ELIFE-ASU / PyInform

A Python Wrapper for the Inform Information Analysis Library
https://elife-asu.github.io/PyInform
MIT License
49 stars 9 forks source link

Continuous values for Transfer Entropy #36

Open EricJoung1997 opened 2 years ago

EricJoung1997 commented 2 years ago

Thanks for the cool library!

I find there are binary values for Transfer Entropy input. such as : xs = [0,1,1,1,1,0,0,0,0] ys = [0,0,1,1,1,1,0,0,0]

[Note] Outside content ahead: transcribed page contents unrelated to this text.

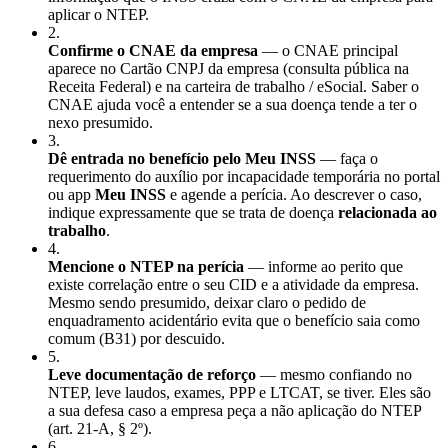
aplicar o NTEP.
2
.
Confirme o CNAE da empresa
— o CNAE principal
aparece no Cartão CNPJ da empresa (consulta pública na
Receita Federal) e na carteira de trabalho / eSocial. Saber o
CNAE ajuda você a entender se a sua doença tende a ter o
nexo presumido.
3
.
Dê entrada no benefício pelo Meu INSS
— faça o
requerimento do auxílio por incapacidade temporária no portal
ou app
Meu INSS
e agende a perícia. Ao descrever o caso,
indique expressamente que se trata de doença
relacionada ao
trabalho
.
4
.
Mencione o NTEP na perícia
— informe ao perito que
existe correlação entre o seu CID e a atividade da empresa.
Mesmo sendo presumido, deixar claro o pedido de
enquadramento acidentário evita que o benefício saia como
comum (B31) por descuido.
5
.
Leve documentação de reforço
— mesmo confiando no
NTEP, leve laudos, exames, PPP e LTCAT, se tiver. Eles são
a sua defesa caso a empresa peça a não aplicação do NTEP
(art. 21-A, § 2º).
6
.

Is it possible to use continuous values instead of binary values, such as : xs = [0.5,1.7,2.5,0.1,1.5,0.9,0.56,0.71,2.10] ys = [0.3,1.0,3.1,1.1,0.1,1.8,0.5,1.2,3.5]

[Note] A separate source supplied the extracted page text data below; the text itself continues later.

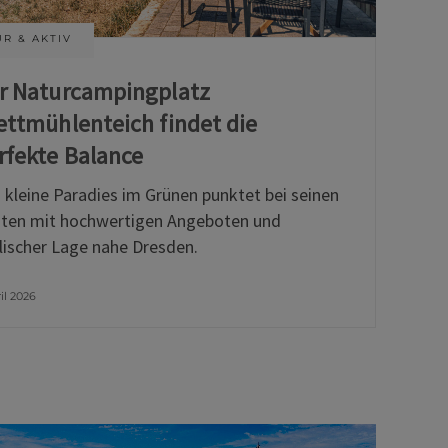
R & AKTIV
r Naturcampingplatz
ettmühlenteich findet die
rfekte Balance
 kleine Paradies im Grünen punktet bei seinen
ten mit hochwertigen Angeboten und
llischer Lage nahe Dresden.
ril 2026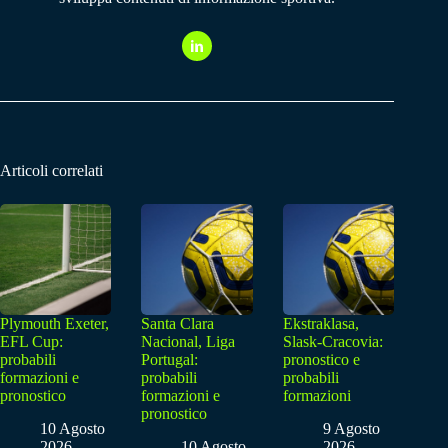
Articoli correlati
Plymouth Exeter,
Santa Clara
Ekstraklasa,
EFL Cup:
Nacional, Liga
Slask-Cracovia:
probabili
Portugal:
pronostico e
formazioni e
probabili
probabili
pronostico
formazioni e
formazioni
pronostico
10 Agosto
9 Agosto
2026
10 Agosto
2026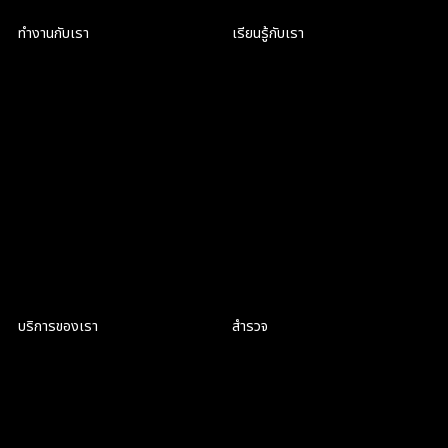
ทำงานกับเรา
เรียนรู้กับเรา
เป็นส่วนหนึ่งของ CRIC
ฝึกงานที่ CRIC
สมัครงาน
สมัครงาน
บริการของเรา
สำรวจ
Product Discovery Workshop
สิ่งที่เราทำ
Design workshop
เกี่ยวกับเรา
UI/UX Design
สมัครงาน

QunShanHe commented 3 months ago

Thanks for the cool library!

I find there are binary values for Transfer Entropy input. such as : xs = [0,1,1,1,1,0,0,0,0] ys = [0,0,1,1,1,1,0,0,0]

Is it possible to use continuous values instead of binary values, such as : xs = [0.5,1.7,2.5,0.1,1.5,0.9,0.56,0.71,2.10] ys = [0.3,1.0,3.1,1.1,0.1,1.8,0.5,1.2,3.5]

I also have the same question, how did you solve it in the end?

jakehanson commented 3 months ago

Hi there,

Transfer entropy requires a finite number of states to be calculated. This means continuous values must be binned into discrete states before calculating transfer entropy.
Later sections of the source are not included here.